Colston Hall a Garden of Sound with Chris Cornell
Tonight no camera so could concentrate on the music from the first to the last so one advantage of no photography permission for the show.
The hall was packed, the audience excitable and I wondered how many would try and take mobile phone shots despite being informed on entry NO Photography. Yes, people still did leaving the stewards the impossible task of identifying and re-informing people and this was a distraction from the music I certainly did not want. The staff handled the situation so well, but they should not have had to do this we were told – respect the artist wishes and just sit back and enjoy the show of magical Cornell sound. Then there was the getting up and down… gripes over and on with the glory that was Colston Hall a Garden of Sound with Chris Cornell. With no opening act due to circumstances beyond control, it was straight to the main act we all wanted to hear. Opening with Before We Disappear, from Higher Truth, with Bryan Gibson on keys,the lights illuminated the backdrop and red heart, script and diagrams the show was underway.
The songs flowed and the set list was extensive – twenty-three numbers plus three additional in the encore. The set was interspersed with tracks from his latest album including Nearly Forgot My Broken Heart and Worried Moon, and the Sound Garden tracks Black Hole Sun and Blow Up The Outside World. The re-writing/updating of the Dylan classic re-titled Times Are Changing Back was a highlight showing that this was a set-list that entertained with sighs, laughs and tears.
For over two and half hours Chris Cornell entertained with a smile, witty stories and interaction with a packed house and his music spanning the Sound Garden years and his solo career joined on stage for some of the tracks by multi-instrumentalist Bryan Gibson with cello and keys. His tribute to Prince was raw and stripped back so the intensity of every word was savoured and then spread out across the auditorium, yes Prince Nothing Compares to You and a purple stage reflecting back the emotions still tender to touch for so many music fans. In the mix tonight was Josephine, for his wife. The stage had an extra member tonight, mandolin player James from Nottingham who Chris had first met at the Manchester gig who joined Chris on Fell On Black Days after displaying a request placard. Impressed invited back for a repeat performance tonight in Bristol. This is what makes live music so special, always expect the unexpected. Fans shouted out requests that will have been a muffled noise by the time they hit the stage, Chris felt he had caught the words Drunk In the Forest a song title that should have been written, So we had a new experimental ditty from him including the importance of having crumbs (which he did not) in your pocket before wandering and getting lost in a forest! Quick wits and fun exuding from the stage tonight. It was truly A Day In The Life of a musician and a great rendition of this Beatles number from Sgt. Peper’s album, and then closing the set with the words of John Lennon’s Imagine, if only we all could all live as one in harmony.

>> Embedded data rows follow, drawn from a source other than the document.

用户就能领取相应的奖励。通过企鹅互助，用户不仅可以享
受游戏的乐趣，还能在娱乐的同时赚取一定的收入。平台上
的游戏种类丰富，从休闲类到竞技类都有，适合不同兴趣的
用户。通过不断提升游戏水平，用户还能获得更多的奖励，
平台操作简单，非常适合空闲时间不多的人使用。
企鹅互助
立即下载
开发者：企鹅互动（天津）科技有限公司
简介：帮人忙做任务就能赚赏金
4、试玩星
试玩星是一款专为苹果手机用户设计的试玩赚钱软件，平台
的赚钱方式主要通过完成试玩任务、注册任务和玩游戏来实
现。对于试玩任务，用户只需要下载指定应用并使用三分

The music was spellbinding a walk through the music of Chris with Bond, James Bond the theme to Casino Royale You Know My Name and it was received with delight by the audience spellbound by musical narrative unfolding on stage. People were on the edges of their seats as their own special Cornell song was delivered to a Colston Hall that wanted to hear more from the singer of songs on stage tonight.
Ghosts swirled, ebbed and flowed of music past, lovers lost and found and musicians who have passed. The web flowed through Sound Garden and Chris Cornell’s material Dylan to Prince, Michael Jackson to Led Zepplin, Beatles and Metallica and U2 joined together in a Cornell Mash-up we were united as One applauding the power of music, the emotional feast of lyrics. Thank you, Chris Cornell we stood and appreciated as the fading notes of the title song of his current album Higher Truth faded away. The passion of live music lived on long after the lights of Colston Hall were switched off tonight!